WHAT YOU NEED TO DO:
Check every line of the entries below for the word "Remove". Then give the number of lines that have it, with nothing added.

EXERCISE DATA:
>>>

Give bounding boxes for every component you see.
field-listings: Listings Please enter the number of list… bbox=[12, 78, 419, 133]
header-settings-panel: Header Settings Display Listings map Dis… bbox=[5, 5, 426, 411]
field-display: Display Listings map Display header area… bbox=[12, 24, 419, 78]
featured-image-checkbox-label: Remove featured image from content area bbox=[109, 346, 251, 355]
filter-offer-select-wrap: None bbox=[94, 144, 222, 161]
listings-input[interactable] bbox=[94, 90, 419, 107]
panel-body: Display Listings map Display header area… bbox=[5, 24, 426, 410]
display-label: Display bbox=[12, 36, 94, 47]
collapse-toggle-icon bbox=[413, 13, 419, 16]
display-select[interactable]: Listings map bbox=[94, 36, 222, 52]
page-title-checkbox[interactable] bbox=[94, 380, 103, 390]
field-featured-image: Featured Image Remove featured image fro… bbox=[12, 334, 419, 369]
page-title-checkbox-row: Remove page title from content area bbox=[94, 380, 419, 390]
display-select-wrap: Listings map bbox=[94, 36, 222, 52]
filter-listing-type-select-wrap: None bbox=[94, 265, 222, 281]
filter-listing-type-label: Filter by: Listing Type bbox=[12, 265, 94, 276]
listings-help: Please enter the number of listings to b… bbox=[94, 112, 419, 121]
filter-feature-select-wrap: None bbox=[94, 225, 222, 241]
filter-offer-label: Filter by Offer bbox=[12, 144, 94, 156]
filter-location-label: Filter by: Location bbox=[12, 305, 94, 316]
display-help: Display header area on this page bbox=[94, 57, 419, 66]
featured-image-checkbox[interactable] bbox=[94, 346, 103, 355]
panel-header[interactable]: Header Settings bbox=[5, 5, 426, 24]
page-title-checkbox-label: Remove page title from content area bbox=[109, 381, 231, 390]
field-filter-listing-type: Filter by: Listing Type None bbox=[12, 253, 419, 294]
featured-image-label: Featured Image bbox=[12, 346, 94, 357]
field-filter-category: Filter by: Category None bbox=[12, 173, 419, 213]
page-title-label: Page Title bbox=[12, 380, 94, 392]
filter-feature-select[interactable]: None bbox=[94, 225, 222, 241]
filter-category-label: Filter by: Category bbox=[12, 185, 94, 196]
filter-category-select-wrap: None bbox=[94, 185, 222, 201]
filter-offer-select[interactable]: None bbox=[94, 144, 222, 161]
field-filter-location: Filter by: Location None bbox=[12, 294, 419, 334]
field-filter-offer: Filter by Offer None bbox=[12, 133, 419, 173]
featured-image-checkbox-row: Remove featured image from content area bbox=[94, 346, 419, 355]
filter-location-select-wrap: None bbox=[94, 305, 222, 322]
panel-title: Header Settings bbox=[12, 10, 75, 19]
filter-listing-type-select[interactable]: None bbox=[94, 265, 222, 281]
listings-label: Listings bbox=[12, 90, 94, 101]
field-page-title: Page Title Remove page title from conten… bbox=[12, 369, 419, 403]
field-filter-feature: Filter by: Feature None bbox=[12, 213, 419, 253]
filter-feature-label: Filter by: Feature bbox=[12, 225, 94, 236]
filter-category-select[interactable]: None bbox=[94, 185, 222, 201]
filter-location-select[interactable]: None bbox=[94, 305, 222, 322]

<<<

TASK ANSWER:
6